On parle beaucoup de l’accord de la raison et de la foi, de la science et de la révélation, et quelques pédants, qui veulent se donner une façon d’intérêt et de poser en esprits impartiaux et supérieurs, en ont fait un thème d’ambiguïtés et de frivoles non-sens. Il faut s’entendre. Si la révélation est réellement ce qu’elle prétend être, la parole de Dieu, il est trop clair qu’elle est maîtresse, qu’elle n’a pas à pactiser avec la science, que celle-ci n’a qu’à plier bagage devant cette autorité infaillible et que son rôle se réduit à celui de serva et pedissequa, à commenter ou expliquer la parole révélée. Dès lors aussi les dépositaires de cette parole révélée seront supérieurs en droit aux investigateurs de la science humaine, ou plutôt ils seront la seule puissance devant laquelle les autres disparaissent, comme l’humain devant le divin. Sans doute la vérité ne pouvant être contraire à elle-même, on reconnaîtra volontiers que la bonne science ne saurait contredire la révélation. Mais comme celle-ci est infaillible et plus claire, si la science semble la contredire, on en conclura qu’elle n’est pas la bonne science et on imposera silence à ses objections  Que si, au contraire, le fait de la révélation n’est pas réel, ou, du moins, s’il n’a rien de surnaturel, les religions ne sont plus que des créations tout humaines ; et tout se réduit alors à trouver la raison des diverses fictions de l’esprit humain. L’homme dans cette hypothèse a tout fait par ses facultés naturelles : ici spontanément et obscurément ; là scientifiquement et avec réflexion ; mais enfin l’homme a tout fait : il se retrouve partout en face de sa propre autorité et de son propre ouvrage. Les théologiens ont raison quand ils disent qu’il faut avant tout discuter le fait : cette doctrine est-elle la parole de Dieu ? Et qu’on réponde oui ou non, le problème prétendu de l’accord de la foi et de la raison, supposant deux puissances égales qu’il s’agit de concilier, n’a pas de sens ; car, dans le premier cas, la raison disparaît devant la foi, comme le fini devant l’infini, et les orthodoxes les plus sévères ont raison ; dans le second, il n’y a plus que la raison, se manifestant diversement et néanmoins toujours identique à elle-même 46.

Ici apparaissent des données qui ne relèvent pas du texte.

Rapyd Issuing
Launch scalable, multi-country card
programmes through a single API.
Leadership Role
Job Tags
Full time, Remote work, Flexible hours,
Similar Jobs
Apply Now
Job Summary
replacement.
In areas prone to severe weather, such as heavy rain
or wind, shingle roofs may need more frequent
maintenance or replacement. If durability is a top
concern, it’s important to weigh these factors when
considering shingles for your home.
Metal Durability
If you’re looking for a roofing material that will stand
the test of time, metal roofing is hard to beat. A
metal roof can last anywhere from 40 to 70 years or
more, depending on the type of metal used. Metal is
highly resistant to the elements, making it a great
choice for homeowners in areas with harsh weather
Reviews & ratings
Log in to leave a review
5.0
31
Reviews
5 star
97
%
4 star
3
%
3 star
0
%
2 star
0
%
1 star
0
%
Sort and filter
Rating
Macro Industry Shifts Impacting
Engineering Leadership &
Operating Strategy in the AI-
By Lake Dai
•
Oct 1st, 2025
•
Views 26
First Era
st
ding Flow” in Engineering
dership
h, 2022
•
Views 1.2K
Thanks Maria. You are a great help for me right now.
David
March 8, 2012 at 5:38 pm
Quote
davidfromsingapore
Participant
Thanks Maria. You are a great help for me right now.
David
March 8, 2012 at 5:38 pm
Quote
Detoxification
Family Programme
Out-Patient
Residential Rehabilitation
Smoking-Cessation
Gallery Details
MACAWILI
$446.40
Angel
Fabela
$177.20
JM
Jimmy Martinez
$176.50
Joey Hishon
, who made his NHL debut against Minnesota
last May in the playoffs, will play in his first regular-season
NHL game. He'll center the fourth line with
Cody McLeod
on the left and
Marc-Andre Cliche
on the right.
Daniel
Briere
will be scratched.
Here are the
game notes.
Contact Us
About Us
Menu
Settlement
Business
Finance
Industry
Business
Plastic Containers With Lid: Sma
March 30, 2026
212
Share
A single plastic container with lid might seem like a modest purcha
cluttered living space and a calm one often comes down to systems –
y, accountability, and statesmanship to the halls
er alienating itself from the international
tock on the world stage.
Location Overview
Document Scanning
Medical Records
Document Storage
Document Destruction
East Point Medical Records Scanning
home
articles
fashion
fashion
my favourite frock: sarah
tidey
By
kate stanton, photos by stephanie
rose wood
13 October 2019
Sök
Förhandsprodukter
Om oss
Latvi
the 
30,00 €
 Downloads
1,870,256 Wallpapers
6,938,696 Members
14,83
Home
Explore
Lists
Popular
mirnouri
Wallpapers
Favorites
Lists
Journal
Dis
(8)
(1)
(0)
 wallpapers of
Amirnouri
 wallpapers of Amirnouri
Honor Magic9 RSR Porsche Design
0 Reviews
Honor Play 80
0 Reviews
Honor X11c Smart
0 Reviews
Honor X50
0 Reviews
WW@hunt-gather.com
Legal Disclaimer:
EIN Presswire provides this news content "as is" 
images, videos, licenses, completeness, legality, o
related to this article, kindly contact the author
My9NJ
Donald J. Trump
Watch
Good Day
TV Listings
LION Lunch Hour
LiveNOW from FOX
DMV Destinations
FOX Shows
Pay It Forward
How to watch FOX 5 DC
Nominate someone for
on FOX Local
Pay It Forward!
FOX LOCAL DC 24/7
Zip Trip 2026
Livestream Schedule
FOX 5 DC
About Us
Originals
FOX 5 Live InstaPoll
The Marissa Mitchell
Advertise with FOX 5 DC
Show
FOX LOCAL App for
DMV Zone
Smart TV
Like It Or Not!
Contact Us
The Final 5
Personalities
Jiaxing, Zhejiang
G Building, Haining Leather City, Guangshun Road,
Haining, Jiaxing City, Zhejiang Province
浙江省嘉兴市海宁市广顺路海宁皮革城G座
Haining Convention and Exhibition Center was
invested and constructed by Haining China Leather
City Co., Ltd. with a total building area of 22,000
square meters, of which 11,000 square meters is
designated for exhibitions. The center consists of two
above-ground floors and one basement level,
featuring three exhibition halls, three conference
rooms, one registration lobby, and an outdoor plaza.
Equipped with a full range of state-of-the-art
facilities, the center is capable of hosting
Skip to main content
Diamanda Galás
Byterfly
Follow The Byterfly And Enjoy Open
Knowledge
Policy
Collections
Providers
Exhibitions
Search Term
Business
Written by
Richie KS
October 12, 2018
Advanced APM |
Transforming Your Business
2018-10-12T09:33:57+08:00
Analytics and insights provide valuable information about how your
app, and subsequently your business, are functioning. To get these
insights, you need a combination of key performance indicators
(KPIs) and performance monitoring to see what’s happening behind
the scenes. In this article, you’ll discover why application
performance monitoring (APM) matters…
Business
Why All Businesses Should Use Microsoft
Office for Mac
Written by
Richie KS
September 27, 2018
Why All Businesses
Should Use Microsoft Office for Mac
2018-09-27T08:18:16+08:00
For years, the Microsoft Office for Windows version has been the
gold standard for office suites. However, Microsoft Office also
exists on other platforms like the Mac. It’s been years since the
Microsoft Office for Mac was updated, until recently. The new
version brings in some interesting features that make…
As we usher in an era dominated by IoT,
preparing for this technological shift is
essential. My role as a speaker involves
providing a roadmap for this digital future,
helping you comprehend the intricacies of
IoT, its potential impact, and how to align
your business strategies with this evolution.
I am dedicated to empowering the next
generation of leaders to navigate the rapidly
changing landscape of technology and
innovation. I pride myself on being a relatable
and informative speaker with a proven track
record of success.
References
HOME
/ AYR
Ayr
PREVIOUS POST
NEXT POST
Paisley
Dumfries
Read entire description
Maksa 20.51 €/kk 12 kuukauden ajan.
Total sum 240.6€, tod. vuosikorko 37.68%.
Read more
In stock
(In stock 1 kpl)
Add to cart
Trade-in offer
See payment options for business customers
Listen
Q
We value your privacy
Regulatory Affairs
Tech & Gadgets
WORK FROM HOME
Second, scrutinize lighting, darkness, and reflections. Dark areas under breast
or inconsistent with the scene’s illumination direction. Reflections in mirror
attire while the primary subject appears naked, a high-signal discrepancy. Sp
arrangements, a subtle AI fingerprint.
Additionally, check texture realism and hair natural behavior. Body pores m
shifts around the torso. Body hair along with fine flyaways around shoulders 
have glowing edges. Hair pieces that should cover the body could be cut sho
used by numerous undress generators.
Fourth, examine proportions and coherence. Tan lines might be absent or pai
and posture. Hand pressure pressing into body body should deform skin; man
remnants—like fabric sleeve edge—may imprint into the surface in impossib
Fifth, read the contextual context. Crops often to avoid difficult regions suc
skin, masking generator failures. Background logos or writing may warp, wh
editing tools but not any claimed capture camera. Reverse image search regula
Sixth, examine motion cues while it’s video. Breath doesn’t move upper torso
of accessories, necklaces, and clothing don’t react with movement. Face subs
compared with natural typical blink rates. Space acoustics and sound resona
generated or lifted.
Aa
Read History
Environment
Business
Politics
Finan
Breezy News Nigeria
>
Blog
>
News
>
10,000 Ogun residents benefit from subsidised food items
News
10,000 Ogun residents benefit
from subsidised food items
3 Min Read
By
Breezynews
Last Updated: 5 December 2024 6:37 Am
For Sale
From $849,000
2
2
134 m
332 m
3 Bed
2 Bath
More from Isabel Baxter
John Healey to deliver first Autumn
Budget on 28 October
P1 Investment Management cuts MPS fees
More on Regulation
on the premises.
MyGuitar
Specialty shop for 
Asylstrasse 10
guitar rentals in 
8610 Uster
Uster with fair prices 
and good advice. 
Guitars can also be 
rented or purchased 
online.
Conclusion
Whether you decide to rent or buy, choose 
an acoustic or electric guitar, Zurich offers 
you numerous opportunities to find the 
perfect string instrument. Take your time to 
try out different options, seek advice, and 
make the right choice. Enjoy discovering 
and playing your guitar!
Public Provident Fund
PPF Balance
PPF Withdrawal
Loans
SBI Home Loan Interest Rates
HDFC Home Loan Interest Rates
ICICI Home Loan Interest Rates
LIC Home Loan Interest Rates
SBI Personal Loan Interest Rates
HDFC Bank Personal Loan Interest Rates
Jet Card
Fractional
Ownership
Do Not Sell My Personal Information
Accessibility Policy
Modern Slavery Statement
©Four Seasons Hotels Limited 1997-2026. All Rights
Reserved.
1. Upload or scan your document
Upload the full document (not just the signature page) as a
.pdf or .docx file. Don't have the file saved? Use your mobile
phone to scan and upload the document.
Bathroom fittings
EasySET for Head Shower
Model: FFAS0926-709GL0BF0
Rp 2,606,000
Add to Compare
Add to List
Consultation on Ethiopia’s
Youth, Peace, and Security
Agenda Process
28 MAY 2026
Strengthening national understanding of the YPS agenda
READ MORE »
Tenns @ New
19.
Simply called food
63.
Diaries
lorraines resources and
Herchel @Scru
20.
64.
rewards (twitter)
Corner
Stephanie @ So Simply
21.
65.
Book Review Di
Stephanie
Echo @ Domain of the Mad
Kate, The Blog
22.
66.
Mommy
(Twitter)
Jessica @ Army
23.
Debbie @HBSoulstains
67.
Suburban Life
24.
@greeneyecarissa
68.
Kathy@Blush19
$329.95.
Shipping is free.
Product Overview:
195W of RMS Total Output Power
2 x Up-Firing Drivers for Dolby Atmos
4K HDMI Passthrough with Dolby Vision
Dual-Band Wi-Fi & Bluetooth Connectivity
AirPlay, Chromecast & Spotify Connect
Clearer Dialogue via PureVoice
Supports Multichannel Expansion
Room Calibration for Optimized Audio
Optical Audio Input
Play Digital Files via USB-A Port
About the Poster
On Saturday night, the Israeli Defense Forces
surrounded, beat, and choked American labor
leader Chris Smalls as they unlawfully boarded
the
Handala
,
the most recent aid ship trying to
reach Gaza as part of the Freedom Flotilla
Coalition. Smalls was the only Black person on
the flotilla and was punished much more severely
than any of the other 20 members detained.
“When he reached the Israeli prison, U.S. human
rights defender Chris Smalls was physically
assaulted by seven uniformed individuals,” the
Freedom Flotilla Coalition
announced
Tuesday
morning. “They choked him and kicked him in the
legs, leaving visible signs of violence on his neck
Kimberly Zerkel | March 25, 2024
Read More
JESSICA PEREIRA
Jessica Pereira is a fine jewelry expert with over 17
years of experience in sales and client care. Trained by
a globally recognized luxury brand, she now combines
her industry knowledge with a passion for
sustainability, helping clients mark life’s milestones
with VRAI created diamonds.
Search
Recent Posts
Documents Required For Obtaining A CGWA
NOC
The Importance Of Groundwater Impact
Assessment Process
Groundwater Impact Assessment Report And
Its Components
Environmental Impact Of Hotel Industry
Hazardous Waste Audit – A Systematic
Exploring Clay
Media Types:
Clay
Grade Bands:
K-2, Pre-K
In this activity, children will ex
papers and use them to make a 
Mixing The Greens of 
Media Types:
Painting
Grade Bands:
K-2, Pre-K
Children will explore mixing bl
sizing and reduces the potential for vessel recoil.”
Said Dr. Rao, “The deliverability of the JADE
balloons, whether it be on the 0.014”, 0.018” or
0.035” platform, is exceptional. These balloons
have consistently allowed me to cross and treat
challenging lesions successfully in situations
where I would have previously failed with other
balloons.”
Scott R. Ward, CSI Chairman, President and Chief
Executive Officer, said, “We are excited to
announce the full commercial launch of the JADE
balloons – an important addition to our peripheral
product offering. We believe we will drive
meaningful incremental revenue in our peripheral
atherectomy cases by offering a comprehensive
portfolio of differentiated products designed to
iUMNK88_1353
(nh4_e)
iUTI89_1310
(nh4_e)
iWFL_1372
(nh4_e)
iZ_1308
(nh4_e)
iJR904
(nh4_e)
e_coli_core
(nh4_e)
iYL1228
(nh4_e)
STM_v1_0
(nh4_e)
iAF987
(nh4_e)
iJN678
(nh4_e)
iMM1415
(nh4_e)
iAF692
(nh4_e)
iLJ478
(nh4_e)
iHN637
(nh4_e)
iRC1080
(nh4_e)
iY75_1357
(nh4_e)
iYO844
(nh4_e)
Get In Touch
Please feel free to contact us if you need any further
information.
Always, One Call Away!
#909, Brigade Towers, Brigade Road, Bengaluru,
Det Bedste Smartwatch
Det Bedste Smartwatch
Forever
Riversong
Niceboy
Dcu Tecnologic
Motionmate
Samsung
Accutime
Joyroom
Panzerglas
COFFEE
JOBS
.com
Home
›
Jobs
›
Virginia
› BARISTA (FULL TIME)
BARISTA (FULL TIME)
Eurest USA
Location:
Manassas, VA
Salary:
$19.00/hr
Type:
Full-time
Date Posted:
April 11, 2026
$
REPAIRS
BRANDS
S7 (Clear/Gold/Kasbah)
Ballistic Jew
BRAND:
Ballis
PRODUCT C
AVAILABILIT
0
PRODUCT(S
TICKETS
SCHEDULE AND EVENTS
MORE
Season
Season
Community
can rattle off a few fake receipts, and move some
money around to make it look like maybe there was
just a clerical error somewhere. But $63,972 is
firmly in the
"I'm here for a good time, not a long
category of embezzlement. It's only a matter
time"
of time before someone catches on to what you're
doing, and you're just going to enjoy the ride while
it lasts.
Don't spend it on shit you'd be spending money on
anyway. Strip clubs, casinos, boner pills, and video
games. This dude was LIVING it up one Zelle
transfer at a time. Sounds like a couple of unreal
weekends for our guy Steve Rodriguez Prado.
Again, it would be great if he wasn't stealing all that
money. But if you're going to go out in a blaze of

C’est vous qui êtes les sceptiques, et nous qui sommes les croyants. Nous croyons à l’œuvre des temps modernes, à sa sainteté, à son avenir, et vous la maudissez. Nous croyons à la raison, et vous l’insultez ; nous croyons à l’humanité, à ses divines destinées, à son impérissable avenir, et vous en riez ; nous croyons à la dignité de l’homme, à la bonté de sa nature, à la rectitude de son cœur, au droit qu’il a d’arriver au parfait, et vous secouez la tête sur ces consolantes vérités, et vous vous appesantissez complaisamment sur le mal, et les plus saintes aspirations au céleste idéal, vous les appelez œuvres de Satan, et vous parlez de rébellion, de péché, de châtiment, d’expiation, d’humiliation, de pénitence, de bourreau à celui à qui il ne faudrait parler que d’expansion et de déification. Nous croyons à tout ce qui est vrai ; nous aimons tout ce qui est beau 47 ; et vous, les yeux fermés sur les charmes infinis des choses, vous traversez ce beau monde sans avoir pour lui un sourire. Le monde est-il donc un cimetière, la vie une cérémonie funèbre ? Au lieu de la réalité, vous aimez une abstraction. Qui est-ce qui nie, de vous ou de nous ? Et celui qui nie n’est-il pas le sceptique ?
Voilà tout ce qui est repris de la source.